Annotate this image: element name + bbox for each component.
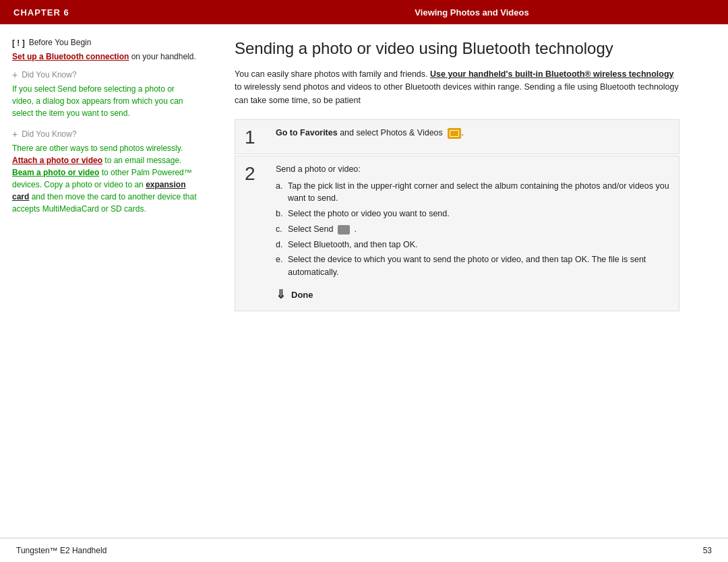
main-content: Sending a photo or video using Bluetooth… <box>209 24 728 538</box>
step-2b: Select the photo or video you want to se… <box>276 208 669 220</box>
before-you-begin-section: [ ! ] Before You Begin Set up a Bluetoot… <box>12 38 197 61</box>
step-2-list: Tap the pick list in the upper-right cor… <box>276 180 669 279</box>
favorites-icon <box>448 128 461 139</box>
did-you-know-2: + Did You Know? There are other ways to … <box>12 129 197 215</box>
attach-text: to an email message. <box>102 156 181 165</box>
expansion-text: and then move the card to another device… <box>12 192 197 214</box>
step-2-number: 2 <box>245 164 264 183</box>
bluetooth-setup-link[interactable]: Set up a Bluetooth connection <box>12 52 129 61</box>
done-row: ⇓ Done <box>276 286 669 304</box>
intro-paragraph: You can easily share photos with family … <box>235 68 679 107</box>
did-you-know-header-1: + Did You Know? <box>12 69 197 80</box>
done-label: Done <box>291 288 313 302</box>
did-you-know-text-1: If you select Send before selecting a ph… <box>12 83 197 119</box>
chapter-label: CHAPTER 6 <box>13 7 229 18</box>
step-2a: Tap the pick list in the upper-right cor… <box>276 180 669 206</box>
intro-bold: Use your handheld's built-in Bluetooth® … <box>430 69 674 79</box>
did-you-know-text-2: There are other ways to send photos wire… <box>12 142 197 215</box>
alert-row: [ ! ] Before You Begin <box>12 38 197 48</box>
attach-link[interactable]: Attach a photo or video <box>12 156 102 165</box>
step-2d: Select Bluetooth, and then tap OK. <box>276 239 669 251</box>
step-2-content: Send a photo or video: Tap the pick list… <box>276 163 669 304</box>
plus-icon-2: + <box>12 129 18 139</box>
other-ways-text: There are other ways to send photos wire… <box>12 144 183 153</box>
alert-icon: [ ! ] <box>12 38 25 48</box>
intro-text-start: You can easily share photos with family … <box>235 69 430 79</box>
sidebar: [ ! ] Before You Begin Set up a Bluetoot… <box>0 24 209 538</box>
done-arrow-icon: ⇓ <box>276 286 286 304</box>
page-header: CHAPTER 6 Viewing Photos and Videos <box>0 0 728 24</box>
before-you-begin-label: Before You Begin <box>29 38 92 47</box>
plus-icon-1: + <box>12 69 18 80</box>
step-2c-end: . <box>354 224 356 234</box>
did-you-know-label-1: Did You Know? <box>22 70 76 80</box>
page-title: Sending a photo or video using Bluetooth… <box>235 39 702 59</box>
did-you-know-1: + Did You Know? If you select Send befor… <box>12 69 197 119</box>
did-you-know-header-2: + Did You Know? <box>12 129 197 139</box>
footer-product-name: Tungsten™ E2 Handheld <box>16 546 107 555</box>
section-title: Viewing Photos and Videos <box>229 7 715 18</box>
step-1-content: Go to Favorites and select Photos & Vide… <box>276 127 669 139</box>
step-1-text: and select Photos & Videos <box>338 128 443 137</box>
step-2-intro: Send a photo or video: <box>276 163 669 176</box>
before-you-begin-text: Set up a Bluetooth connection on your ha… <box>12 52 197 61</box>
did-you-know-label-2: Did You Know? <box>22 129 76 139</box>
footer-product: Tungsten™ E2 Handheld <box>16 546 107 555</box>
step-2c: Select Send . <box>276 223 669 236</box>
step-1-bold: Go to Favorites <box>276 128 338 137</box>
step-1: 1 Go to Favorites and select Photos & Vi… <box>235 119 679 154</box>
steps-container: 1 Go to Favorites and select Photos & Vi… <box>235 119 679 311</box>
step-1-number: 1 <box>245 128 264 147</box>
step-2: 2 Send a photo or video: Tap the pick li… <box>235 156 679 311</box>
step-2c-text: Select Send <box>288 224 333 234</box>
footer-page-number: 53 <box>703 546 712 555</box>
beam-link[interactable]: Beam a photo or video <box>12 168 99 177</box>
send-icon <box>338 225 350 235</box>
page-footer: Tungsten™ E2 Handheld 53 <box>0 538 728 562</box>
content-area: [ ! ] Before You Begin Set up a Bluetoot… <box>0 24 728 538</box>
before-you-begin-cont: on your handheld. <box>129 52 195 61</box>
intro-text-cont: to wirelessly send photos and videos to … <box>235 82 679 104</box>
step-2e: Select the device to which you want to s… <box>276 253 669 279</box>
^^^^^^^^^^^^^^^^
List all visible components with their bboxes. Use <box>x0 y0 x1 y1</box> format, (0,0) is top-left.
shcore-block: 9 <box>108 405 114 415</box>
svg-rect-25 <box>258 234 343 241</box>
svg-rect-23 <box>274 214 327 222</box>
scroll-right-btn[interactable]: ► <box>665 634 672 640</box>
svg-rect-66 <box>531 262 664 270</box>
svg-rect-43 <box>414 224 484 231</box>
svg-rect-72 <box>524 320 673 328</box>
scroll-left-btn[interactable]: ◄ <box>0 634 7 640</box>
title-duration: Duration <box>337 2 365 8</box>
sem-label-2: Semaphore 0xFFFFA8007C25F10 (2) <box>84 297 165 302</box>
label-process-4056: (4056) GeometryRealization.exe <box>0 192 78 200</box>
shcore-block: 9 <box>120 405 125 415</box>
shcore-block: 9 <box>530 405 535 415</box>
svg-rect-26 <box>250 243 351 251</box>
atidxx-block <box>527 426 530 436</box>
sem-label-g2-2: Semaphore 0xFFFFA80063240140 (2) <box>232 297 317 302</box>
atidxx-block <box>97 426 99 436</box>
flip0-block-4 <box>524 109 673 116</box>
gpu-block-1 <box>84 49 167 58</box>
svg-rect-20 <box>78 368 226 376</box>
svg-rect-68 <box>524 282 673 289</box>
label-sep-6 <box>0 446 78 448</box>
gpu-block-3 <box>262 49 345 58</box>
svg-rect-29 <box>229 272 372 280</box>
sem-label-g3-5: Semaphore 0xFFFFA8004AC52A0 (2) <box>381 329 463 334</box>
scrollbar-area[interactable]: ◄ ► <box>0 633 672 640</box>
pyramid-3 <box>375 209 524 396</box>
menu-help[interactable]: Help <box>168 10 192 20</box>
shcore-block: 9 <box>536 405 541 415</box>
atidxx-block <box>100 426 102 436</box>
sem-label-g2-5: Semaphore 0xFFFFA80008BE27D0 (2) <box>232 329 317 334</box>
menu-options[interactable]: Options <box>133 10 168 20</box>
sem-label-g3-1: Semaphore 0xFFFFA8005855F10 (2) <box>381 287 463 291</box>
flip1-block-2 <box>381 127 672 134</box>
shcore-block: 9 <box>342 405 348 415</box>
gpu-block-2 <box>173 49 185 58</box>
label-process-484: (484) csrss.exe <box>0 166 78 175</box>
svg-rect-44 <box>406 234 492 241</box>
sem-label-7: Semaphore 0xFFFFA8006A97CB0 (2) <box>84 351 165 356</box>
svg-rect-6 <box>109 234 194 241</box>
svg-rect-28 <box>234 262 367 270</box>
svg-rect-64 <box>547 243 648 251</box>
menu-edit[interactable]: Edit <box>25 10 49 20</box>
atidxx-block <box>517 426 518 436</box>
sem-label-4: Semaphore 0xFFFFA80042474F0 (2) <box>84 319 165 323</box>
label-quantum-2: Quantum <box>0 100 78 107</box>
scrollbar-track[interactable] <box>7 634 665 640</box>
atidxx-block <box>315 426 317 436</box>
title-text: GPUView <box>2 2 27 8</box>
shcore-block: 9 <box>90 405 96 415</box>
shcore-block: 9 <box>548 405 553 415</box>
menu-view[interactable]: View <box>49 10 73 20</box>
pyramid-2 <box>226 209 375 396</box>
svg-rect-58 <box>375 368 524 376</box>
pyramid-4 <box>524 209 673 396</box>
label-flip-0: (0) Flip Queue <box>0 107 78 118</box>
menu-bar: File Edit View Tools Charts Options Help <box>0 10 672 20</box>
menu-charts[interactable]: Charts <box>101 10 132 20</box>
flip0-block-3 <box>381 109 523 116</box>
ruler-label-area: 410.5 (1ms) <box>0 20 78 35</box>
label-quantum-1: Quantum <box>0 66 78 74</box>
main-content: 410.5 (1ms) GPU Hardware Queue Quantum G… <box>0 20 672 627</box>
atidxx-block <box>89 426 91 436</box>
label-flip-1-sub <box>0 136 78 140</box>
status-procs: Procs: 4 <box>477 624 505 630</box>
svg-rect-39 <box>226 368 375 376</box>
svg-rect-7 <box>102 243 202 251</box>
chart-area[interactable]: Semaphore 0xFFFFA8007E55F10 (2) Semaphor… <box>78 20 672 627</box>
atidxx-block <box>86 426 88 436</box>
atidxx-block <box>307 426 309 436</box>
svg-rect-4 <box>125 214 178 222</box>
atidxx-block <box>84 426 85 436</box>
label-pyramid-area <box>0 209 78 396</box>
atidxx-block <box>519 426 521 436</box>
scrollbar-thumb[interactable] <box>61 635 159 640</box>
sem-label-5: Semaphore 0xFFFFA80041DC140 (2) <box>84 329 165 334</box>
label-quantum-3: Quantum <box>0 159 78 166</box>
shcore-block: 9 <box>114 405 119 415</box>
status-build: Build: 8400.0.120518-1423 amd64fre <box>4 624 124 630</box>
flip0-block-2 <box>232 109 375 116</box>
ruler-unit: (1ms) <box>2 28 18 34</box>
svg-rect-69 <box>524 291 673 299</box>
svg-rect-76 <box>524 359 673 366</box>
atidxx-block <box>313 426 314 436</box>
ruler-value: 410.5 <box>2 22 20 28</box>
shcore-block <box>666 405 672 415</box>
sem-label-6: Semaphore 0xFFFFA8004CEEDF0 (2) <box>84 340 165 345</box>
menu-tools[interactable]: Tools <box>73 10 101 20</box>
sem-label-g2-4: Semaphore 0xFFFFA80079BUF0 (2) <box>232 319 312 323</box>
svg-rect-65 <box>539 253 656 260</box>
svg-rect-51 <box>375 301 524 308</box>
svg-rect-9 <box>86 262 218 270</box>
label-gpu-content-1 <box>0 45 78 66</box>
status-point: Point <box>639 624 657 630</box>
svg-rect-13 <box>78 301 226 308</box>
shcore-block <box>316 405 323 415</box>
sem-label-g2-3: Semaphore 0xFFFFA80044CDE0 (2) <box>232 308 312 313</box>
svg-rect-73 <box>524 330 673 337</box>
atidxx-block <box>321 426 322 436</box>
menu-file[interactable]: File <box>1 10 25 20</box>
^^^^^^^^^^^^^^^^
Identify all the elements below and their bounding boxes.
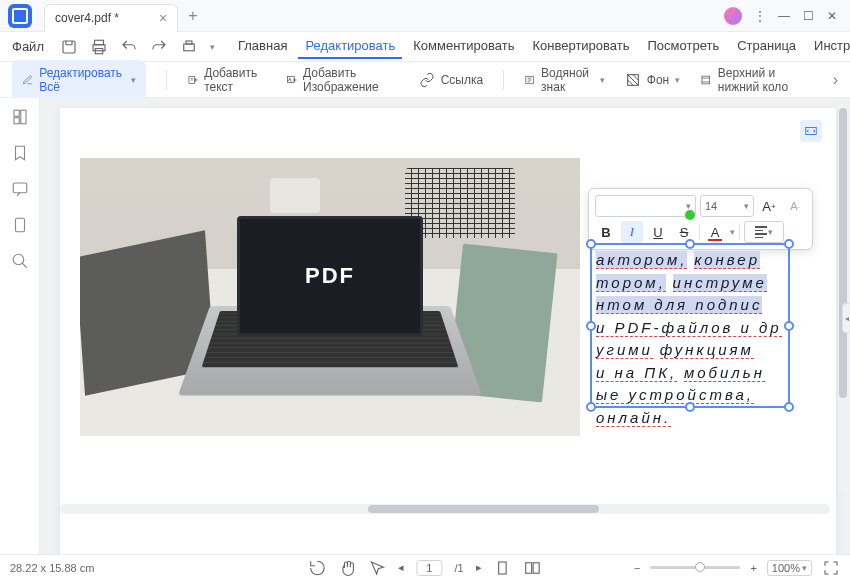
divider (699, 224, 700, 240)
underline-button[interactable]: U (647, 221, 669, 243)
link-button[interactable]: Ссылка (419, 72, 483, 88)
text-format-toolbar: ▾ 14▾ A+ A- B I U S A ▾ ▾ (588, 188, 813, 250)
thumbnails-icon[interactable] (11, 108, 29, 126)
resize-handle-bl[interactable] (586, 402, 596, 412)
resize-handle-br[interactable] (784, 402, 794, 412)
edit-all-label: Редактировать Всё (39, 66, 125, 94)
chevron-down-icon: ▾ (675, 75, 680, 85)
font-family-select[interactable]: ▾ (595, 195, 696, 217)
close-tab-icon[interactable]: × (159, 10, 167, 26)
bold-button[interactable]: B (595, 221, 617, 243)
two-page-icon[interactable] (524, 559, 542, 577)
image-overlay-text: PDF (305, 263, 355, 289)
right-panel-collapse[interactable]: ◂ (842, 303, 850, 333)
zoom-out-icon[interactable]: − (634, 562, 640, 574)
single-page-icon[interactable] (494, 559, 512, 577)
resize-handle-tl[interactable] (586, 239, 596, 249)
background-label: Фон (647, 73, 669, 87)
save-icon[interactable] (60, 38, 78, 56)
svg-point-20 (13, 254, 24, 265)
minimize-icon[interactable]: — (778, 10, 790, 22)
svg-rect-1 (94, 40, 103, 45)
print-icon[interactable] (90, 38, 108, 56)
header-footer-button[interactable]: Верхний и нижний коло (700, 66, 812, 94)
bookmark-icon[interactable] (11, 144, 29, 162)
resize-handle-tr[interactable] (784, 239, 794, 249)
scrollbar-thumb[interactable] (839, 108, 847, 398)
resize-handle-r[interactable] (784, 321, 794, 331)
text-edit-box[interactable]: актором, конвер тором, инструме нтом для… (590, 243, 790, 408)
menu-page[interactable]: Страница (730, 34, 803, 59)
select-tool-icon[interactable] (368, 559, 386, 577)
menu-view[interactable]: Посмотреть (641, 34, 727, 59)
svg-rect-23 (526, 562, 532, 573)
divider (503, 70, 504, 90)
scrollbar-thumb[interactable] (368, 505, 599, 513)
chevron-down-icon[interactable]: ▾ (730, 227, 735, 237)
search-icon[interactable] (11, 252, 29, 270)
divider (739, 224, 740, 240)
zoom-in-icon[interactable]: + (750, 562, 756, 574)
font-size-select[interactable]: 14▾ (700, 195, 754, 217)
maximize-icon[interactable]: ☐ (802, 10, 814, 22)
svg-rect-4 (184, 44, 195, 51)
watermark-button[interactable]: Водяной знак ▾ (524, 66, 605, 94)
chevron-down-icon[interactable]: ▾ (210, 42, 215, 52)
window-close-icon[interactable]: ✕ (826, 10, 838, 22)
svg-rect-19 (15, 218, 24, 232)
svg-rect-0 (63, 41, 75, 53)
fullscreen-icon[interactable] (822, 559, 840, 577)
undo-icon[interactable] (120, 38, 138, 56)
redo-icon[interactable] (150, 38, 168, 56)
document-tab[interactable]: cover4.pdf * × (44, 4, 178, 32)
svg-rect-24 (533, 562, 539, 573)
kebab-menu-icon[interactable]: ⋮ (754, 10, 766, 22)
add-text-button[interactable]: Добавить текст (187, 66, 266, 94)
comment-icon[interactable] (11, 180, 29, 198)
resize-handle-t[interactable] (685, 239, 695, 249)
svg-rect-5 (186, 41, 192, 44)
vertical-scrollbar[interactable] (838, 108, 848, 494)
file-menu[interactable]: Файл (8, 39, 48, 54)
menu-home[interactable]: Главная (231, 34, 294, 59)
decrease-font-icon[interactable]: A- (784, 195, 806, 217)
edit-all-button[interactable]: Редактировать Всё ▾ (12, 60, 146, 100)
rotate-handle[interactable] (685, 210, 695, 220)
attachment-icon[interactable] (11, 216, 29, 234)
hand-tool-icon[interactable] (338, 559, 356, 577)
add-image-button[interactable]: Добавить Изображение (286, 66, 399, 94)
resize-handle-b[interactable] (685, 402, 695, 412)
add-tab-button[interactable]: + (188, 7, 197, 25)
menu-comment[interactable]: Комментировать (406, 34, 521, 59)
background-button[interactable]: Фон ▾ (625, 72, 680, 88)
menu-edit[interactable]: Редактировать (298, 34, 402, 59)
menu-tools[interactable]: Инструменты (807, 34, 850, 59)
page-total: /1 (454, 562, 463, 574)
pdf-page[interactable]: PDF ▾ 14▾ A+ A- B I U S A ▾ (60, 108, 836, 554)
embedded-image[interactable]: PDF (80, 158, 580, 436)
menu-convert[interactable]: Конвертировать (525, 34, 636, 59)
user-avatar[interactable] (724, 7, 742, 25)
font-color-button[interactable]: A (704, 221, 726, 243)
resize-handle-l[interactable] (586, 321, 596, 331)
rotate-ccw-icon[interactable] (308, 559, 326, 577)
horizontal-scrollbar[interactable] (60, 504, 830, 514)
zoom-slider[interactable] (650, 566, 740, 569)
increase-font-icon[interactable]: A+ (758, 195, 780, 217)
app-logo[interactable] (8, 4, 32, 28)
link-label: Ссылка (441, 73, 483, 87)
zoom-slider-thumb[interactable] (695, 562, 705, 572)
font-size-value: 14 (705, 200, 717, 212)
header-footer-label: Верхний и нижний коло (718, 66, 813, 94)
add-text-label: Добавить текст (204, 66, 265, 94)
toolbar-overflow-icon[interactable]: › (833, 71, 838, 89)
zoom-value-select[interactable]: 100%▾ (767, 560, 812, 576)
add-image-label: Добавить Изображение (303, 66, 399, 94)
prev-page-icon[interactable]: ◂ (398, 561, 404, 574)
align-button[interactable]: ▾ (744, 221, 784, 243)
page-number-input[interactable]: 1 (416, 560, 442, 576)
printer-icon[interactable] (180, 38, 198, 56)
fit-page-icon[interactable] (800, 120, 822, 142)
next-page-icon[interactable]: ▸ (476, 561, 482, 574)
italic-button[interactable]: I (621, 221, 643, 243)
^^^^^^^^^^^^^^^^
▶ WHAT YOU SHOULD DO: Search the data for the string "main". List each line that has it.

▶ OUTPUT:
main-content: Sending a photo or video using Bluetooth… <box>209 24 728 538</box>
main-content: 410.5 (1ms) GPU Hardware Queue Quantum G… <box>0 20 672 627</box>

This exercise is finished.